Dom gives a nervous laugh and scratches the side of his face. “Vig! That’s ridiculous! I mean, why would I be hiding from anyone when…I…could just…” Dom sighs and rolls his eyes, shrugs, and sits beside Viggo on the bed. “I don’t want to be out there,” he confides quietly. “Don’t think I can take it.”

“Who are we talking about?” Viggo turns and gives Dom a gaze that he hopes is piercing. Dom bites his lip, gives another wild shrug, and another nervous laugh as one of his hands moves to tug at the collar of his shirt. “Billy?”

“People in general, really,” Dom admits quietly.

Viggo taps the floor with his foot as they sit in silence.

“You can’t avoid him,” Viggo says finally. Dom turns away and tilts his head backwards to the ceiling. “At some point, you’re going to have to talk to him, and...”

“He keeps the bruise, you know,” Dom interrupts and mumbles quickly. He casts his eyes downwards and lets out a heavy sigh, running a thumb over his upper arm, as if to indicate the area. Viggo makes a mental note to talk to Billy at some point in the near future. He just has to remember to be careful about how he approaches this.

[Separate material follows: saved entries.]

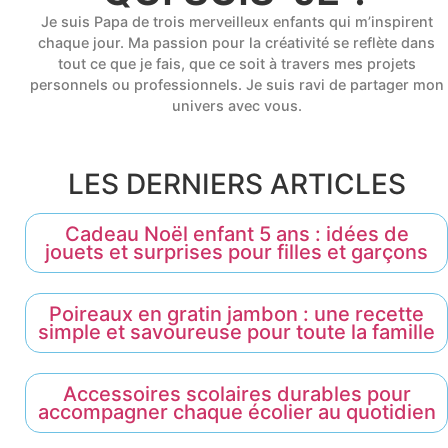
Je suis Papa de trois merveilleux enfants qui m’inspirent
chaque jour. Ma passion pour la créativité se reflète dans
tout ce que je fais, que ce soit à travers mes projets
personnels ou professionnels. Je suis ravi de partager mon
univers avec vous.
LES DERNIERS ARTICLES
Cadeau Noël enfant 5 ans : idées de
jouets et surprises pour filles et garçons
Poireaux en gratin jambon : une recette
simple et savoureuse pour toute la famille
Accessoires scolaires durables pour
accompagner chaque écolier au quotidien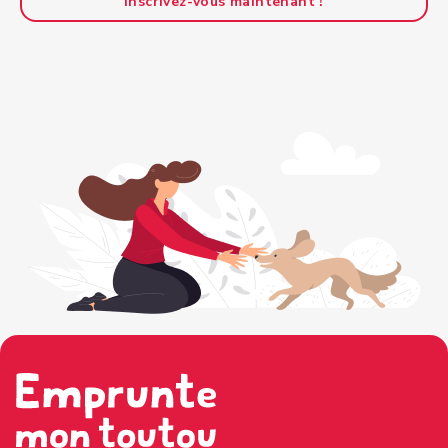
Inscrivez-vous maintenant !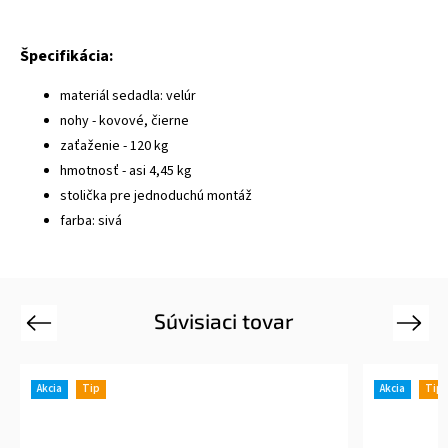
Špecifikácia:
materiál sedadla: velúr
nohy - kovové, čierne
zaťaženie - 120 kg
hmotnosť - asi 4,45 kg
stolička pre jednoduchú montáž
farba: sivá
Súvisiaci tovar
Previous
Next
Akcia
Tip
Akcia
Tip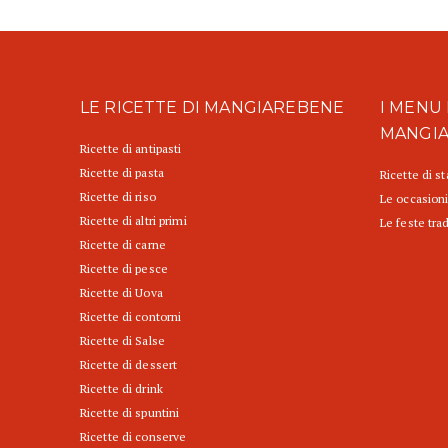
LE RICETTE DI MANGIAREBENE
I MENU 
MANGI
Ricette di antipasti
Ricette di pasta
Ricette di s
Ricette di riso
Le occasioni
Ricette di altri primi
Le feste trad
Ricette di carne
Ricette di pesce
Ricette di Uova
Ricette di contorni
Ricette di Salse
Ricette di dessert
Ricette di drink
Ricette di spuntini
Ricette di conserve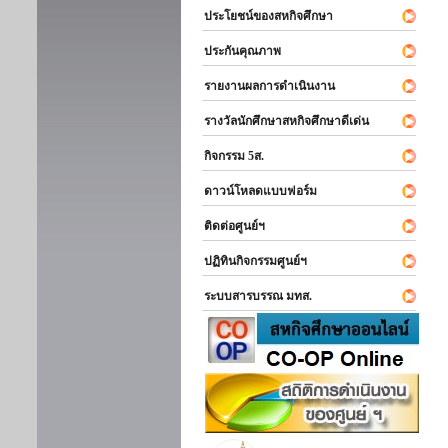
ประโยชน์ของสหกิจศึกษา
ประกันคุณภาพ
รายงานผลการดำเนินงาน
รางวัลนักศึกษาสหกิจศึกษาดีเด่น
กิจกรรม 5ส.
ดาวน์โหลดแบบฟอร์ม
ติดต่อศูนย์ฯ
ปฏิทินกิจกรรมศูนย์ฯ
ระบบสารบรรณ มทส.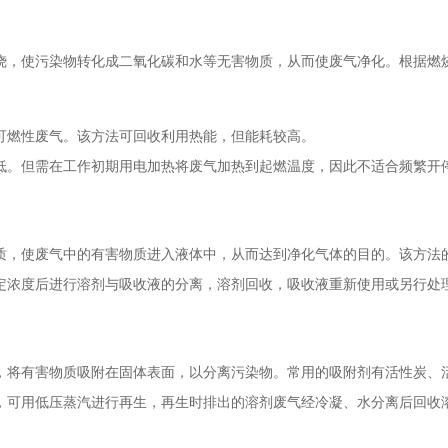
烧，使污染物转化成二氧化碳和水等无害物质，从而使废气净化。根据燃
可燃性废气。该方法可回收利用热能，但能耗较高。
低。但需在工作初期用电加热将废气加热到起燃温度，因此不适合频繁开
质，使废气中的有害物质进入液体中，从而达到净化气体的目的。该方法
定浓度后进行溶剂与吸收液的分离，溶剂回收，吸收液重新使用或另行处
，将有害物质吸附在固体表面，以分离污染物。常用的吸附剂有活性炭、
，可用低压蒸汽进行再生，再生时排出的溶剂废气经冷凝、水分离后回收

“Tread softly, Dom,” Viggo warns, shaking his head slowly. “Don’t push him away.”

“Viggo!” Dom cries out, looking at him with a panicked expression on his face. “He keeps the fucking bruise that I gave him! I mean…I can’t…fuck!”

Viggo recognizes that this isn’t anger Dom is wearing, but a very fragile sort of panic; the kind that can make a man snap if he’s not careful how he handles it. Viggo doesn’t say a word until Dom is breathing evenly again.

“Give him time,” Viggo says plainly, “and give him yourself.”

Dom closes his eyes and clutches the duvet on the bed.

“That’s all you can do,” Viggo adds softly.

tbc

Note: translation is: Don’t look for trouble, it will come to you.